# Amp help



## Bopster (Feb 18, 2010)

This is running Pro amps either QSC or Crown.
Does impedance effect sound quality for subwoofers? 
Say I am running 1 driver that has dual 4ohm voice coils, is it better to run a 2ohm load or an 8ohm load for SQ? 
I know the 2ohm load creates more heat for the amp and possibly a shorter lifespan even though the amp would be rated for a 2ohm load.
I can get more bang for the buck running 2ohm's. 

On the same subject, if I run 3 drivers that have dual 4ohm voice coils, does it matter if I wire them 2.66ohm parallel or 6ohm in series? 
I am assuming the amp would put out slightly less power than rated at 2ohm's if loaded at 2.66ohm's. 
As well that if run at 6ohm it would put out halfway between its output rating at 4ohm's and 8ohm's.
Is this correct?

Thanks in advance :help:


----------



## Moonfly (Aug 1, 2008)

Manufacturers seem to say differing impedances dont affect the driver SQ. As long as your amp is happy with the load its presented with then there wont be any problems there either, and you usually get more watts that way.
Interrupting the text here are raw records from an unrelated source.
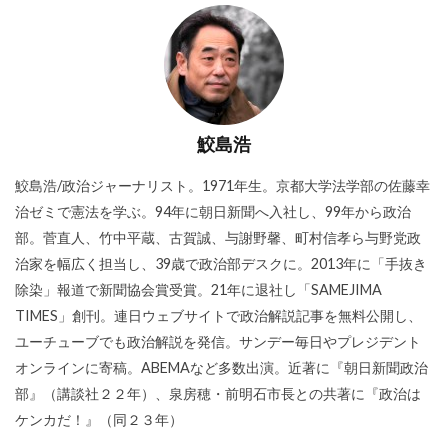
鮫島浩
鮫島浩/政治ジャーナリスト。1971年生。京都大学法学部の佐藤幸
治ゼミで憲法を学ぶ。94年に朝日新聞へ入社し、99年から政治
部。菅直人、竹中平蔵、古賀誠、与謝野馨、町村信孝ら与野党政
治家を幅広く担当し、39歳で政治部デスクに。2013年に「手抜き
除染」報道で新聞協会賞受賞。21年に退社し「SAMEJIMA
TIMES」創刊。連日ウェブサイトで政治解説記事を無料公開し、
ユーチューブでも政治解説を発信。サンデー毎日やプレジデント
オンラインに寄稿。ABEMAなど多数出演。近著に『朝日新聞政治
部』（講談社２２年）、泉房穂・前明石市長との共著に『政治は
ケンカだ！』（同２３年）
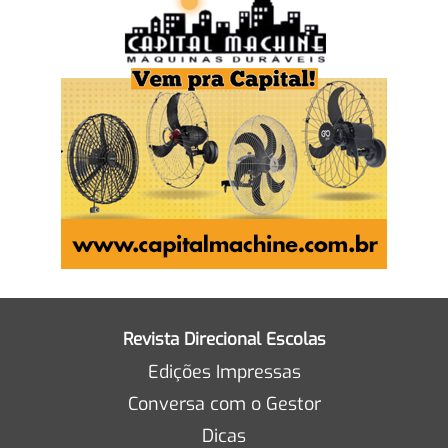
Revista Direcional Escolas
Edições Impressas
Conversa com o Gestor
Dicas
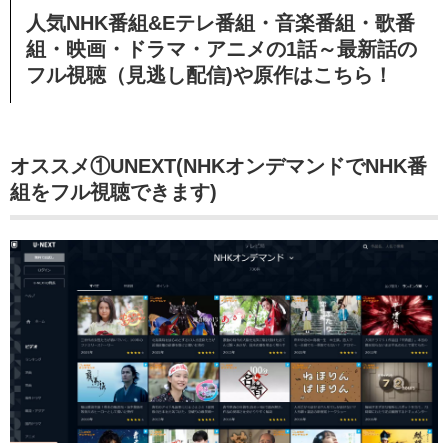
人気NHK番組&Eテレ番組
・音楽番組・歌番
組・映画・ドラマ・アニメの1話～最新話の
フル視聴（見逃し配信)や原作はこちら！
オススメ①UNEXT(NHKオンデマンドでNHK番
組を
フル視聴できます)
IMO, how you wire the drivers will make more of a difference. If you wire them in series then the drivers will affect each other as the signal has to travel through the first driver to reach the second etc. I prefer to wire in parallel because of this, but being perfectly honest I havent done any major testing in this area to conclusively say one way is better than the other.


----------